Cassie learned that Annie ran the store solo for the last year. It did well at first when it first opened five years ago. Now with sales slowing, Annie’s husband demanded she close the shop. Annie wanted to stay in business. Too many other competitors had flooded the market with Louisiana collectibles, making it hard for poor Annie. Her shop offered small artisan clothes made by local artists and a plethora of food items and wall art. She tried to do business only with folks who made things locally. Catherine kept emphasizing how valiant a fight Annie put forth.
Cassie got the impression her sister worked hard at trying to lift her friend’s spirits.
“That’s why I wanted to meet you,” Annie said, looking at Cassie. “I never considered myself much of a businesswoman. Your sister said you are a whiz at selling stuff on the Internet.”
“I try,” Cassie agreed. “Can we use a different name for your Internet side, though? Maybe something more hip like ‘The Daze’?”
Annie thought for a moment. “Sure, why not?”
“I’ve been in The Lazie Daizie before and it’s cute but people in computer-land won’t have that frame of reference.”
“Okay, I think I get you,” Annie agreed. Cassie got the impression she didn’t understand what Cassie was driving at and took a leap of faith here.
Hayworth and Catherine nodded in unison.
“What’s easy to ship?” Cassie asked.
“Just about everything. Except I have some big pieces of art. Those won’t work but I don’t mind packaging things, if that’s what you mean.”
“Let me visit tomorrow,” Cassie suggested. “I’m thinking fifteen percent for my part.”
“Okay. I’ll need to up some prices,” Annie said.
“We’ll figure it out,” Cassie agreed. “Make a rough inventory of what you think I can put online. I’ll swing by and take pictures.”
Annie brightened. “I sure hope this takes off,” she said. Her eyes were still overly moist, though.
“Why don’t we see how it goes the first month, then go from there?”
By the time Cassie got home it was 9:30. She found everybody asleep. Ralph was on t
he sofa in front of the TV with the boys sacked out around him. She helped the boys and her husband to bed, cleaned up the kitchen and turned out the lights.
3
The Daze
Cassie visited Annie the next day when the store opened at ten.
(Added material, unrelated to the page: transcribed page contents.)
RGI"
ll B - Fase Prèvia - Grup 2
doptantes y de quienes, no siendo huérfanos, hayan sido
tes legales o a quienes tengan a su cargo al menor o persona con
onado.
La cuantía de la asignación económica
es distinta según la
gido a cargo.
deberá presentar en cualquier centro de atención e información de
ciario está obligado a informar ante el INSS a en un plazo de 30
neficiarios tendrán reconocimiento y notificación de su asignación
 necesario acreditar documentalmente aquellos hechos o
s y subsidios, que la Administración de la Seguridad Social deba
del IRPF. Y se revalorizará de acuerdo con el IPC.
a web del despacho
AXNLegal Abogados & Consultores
She brought Josh with her. The Lazie Dazie was a cluttered affair overflowing with china and pastel colors—many things that ladies of taste coveted and didn’t need.
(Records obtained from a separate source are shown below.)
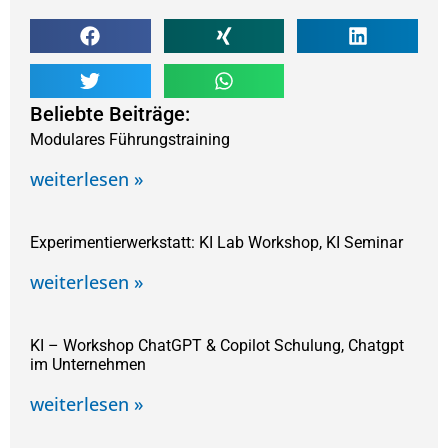
Beliebte Beiträge:
Modulares Führungstraining
weiterlesen »
Experimentierwerkstatt: KI Lab Workshop, KI Seminar
weiterlesen »
KI – Workshop ChatGPT & Copilot Schulung, Chatgpt
im Unternehmen
weiterlesen »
Annie seemed nervous. She followed Cassie throughout the store, anxiously wiping her hands on her shop apron.
An older gentleman entered so Cassie kept looking around as Annie helped him. Cassie ran a fingertip along the backs of several of the shelves. She found lots of dust. Some price stickers were curling up because of age.
After the customer left, Annie broke down.
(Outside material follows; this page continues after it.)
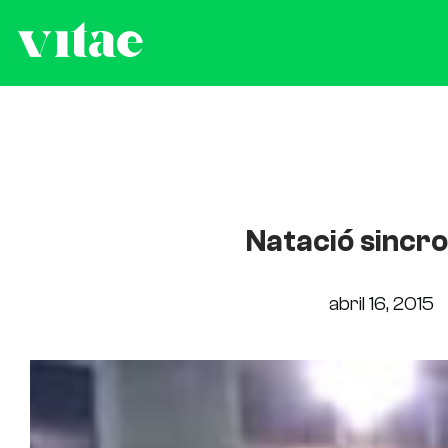
Natació sincro
abril 16, 2015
“It’s hurting our marriage,” she admitted. “My husband and I got into an argument last night. He thinks it’s foolish I’m hiring somebody like you.”
Cassie grimaced. “Let me put Josh over here,” she whispered to Annie, “so we can talk.” She lifted him out of his stroller and placed him in a corner of the store so she could still watch him but he wouldn’t have to hear how upset Annie was.